Lisetta Carmi: Identities

Motivated by a profoundly humanistic spirit, Lisetta Carmi photographed marginalised communities. One year after her death, the Estorick Collection’s exhibition introduces the UK audience to her images of great strength and tender fragility

Lisetta Carmi, I travestiti, Dalida, Genoa, 1965-67 (detail). © Martini & Ronchetti. Courtesy Archivio Lisetta Carmi.

Estorick Collection, London
20 September – 17 December 2023

by ANNA McNAY

Born the third child after two brothers, Lisetta Carmi (1924-2022) grew up wanting – and believing it was expected of her – to be a boy. It was perhaps this feeling of not-quite-belonging that let her develop such deep empathy; she understood the human condition, and felt with, not just for, the underlings and the oppressed. Although a lauded concert pianist, Carmi was to walk away from this profession at the age of 36 to embark on an 18-year career as a photographer – untaught, except by life.

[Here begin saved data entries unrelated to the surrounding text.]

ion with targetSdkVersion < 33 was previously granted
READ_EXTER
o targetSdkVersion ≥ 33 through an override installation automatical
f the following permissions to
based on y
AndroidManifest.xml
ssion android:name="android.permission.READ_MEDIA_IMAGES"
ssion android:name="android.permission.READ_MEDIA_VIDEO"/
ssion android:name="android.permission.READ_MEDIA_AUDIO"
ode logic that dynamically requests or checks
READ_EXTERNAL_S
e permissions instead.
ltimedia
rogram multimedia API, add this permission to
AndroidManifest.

This about-turn was precipitated by Carmi’s profound sense of justice. In 1960, Genoa saw many popular demonstrations against the rise of its neo-fascist political party, and Carmi wanted to participate. Her piano tutor had other ideas, however, and he tried to dissuade her on the grounds that she might damage her hands. To this Carmi responded: “If my hands are more important than humanity, I’ll give up playing.” And so she did. She then encountered photography almost by chance. A friend invited her to accompany him on a research trip in Puglia, and she took along her cheap camera. On return home to Genoa, Carmi had nine rolls of film developed. Her friends responded enthusiastically to her snapshots, commenting that they looked like photographs by Henri Cartier-Bresson. The rest, as they say, is history.



Lisetta Carmi, Genoa - Port, 1964. © Martini & Ronchetti. Courtesy Archivio Lisetta Carmi.

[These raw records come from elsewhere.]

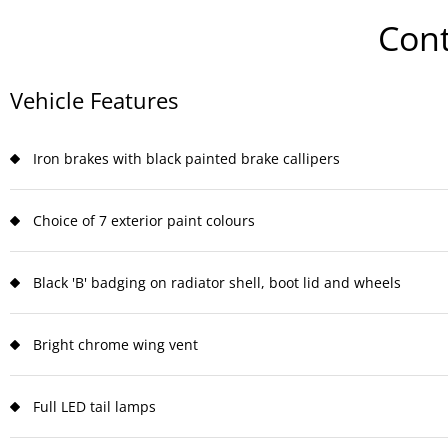
Cont
Vehicle Features
Iron brakes with black painted brake callipers
Choice of 7 exterior paint colours
Black 'B' badging on radiator shell, boot lid and wheels
Bright chrome wing vent
Full LED tail lamps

In an interview filmed in 2017, Carmi reflected, “When I was a photographer, I was mostly interested in things of strength,” and this is certainly a thread that can be traced through her different series. In the Estorick Collection’s mini retrospective, for example, one of the two galleries (in which this fascinating interview is also being screened on a loop) includes examples from series concerned with hard labour: Port of Genoa (1964), Italsider (1962-64) (a steelworks in Genoa) and Cork Factory Calangianus (1964-76) (the first factory in Sardinia to employ female workers), in which she captures a stark geometric beauty in the diamond-shaped criss-crossing of cranes, the stacks of bricks and timber, rotators and cogs, and rows of workers.

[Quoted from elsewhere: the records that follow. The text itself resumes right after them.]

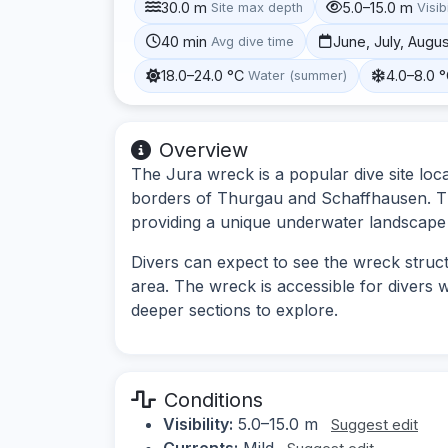
30.0 m
5.0–15.0 m
Site max depth
Visibi
40 min
June, July, Augu
Avg dive time
18.0–24.0 °C
4.0–8.0 
Water (summer)
Overview
The Jura wreck is a popular dive site loc
borders of Thurgau and Schaffhausen. Thi
providing a unique underwater landscape 
Divers can expect to see the wreck structu
area. The wreck is accessible for divers wi
deeper sections to explore.
Conditions
Visibility:
5.0–15.0 m
Suggest edit
Currents:
Mild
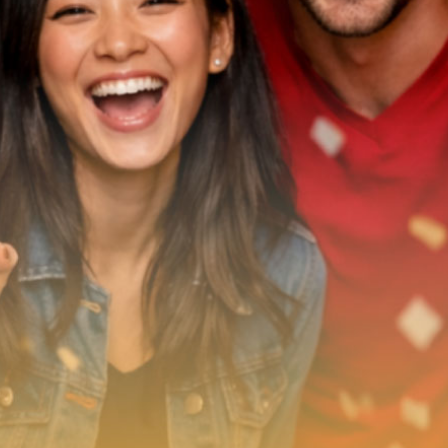
What’s On
News
Local Business
Contact
Now playing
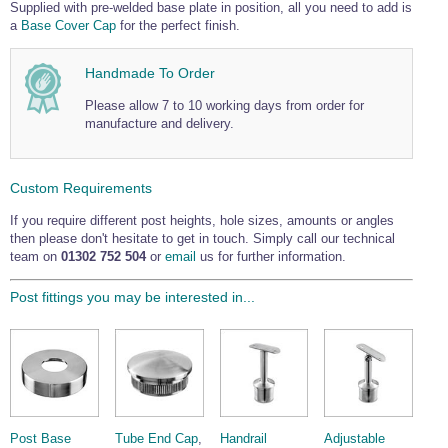
Supplied with pre-welded base plate in position, all you need to add is
a
Base Cover Cap
for the perfect finish.
Handmade To Order
Please allow 7 to 10 working days from order for
manufacture and delivery.
Custom Requirements
If you require different post heights, hole sizes, amounts or angles
then please don't hesitate to get in touch. Simply call our technical
team on
01302 752 504
or
email
us for further information.
Post fittings you may be interested in...
Post Base
Tube End Cap
,
Handrail
Adjustable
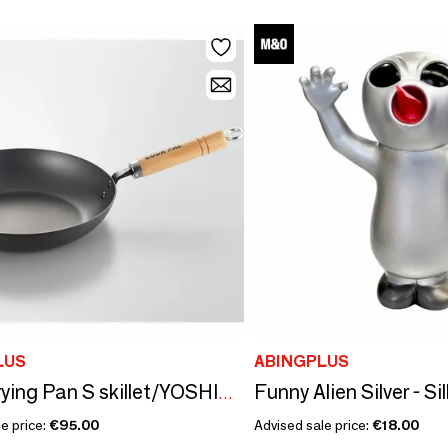
LUS
ABINGPLUS
Steel Frying Pan S skillet/YOSHIKAWA
e price:
€95.00
Advised sale price:
€18.00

Lisetta Carmi, Italsider, Genoa, 1962-64. © Martini & Ronchetti. Courtesy Archivio Lisetta Carmi.

At the same time, however, there is something intensely personal about Carmi’s works: human ants dwarfed by gigantic machinery; the proud, well-dressed foreman seen against the unscrubbed, working-class masses – many of whom look like underaged labour; and the full gamut of facial expressions captured, from concentrated frown to cheeky grin to exhausted, vacant gaze. Carmi was an outsider on many levels: a woman in an androcentric world and a middle-class Jewish one at that. To gain access to the docks, for example, she had to pretend to be the cousin of one of the stevedores. Wherever she went, however, she inveigled her way in, and even when a minor deception or white lie was necessary, once over the threshold, she became part of the scenery and presented the world from within, while still managing to raise objective, anti-bourgeois challenges.



Lisetta Carmi, Genoa - Port, 1964. © Martini & Ronchetti. Courtesy Archivio Lisetta Carmi.

Another amazing series about labour – literally – and strength is Childbirth (1968). Although not included on the exhibition walls, it is discussed and illustrated in the interview. Her photos show a baby crowning, emerging, being born and cut free from the body of its mother, all taken head on. There is a tender intimacy, a huge sense of privilege to be able to share in this private and yet universal moment, and a peerless bravery to this work.



Lisetta Carmi, I travestiti, Genoa, 1965-70. © Martini & Ronchetti. Courtesy Archivio Lisetta Carmi.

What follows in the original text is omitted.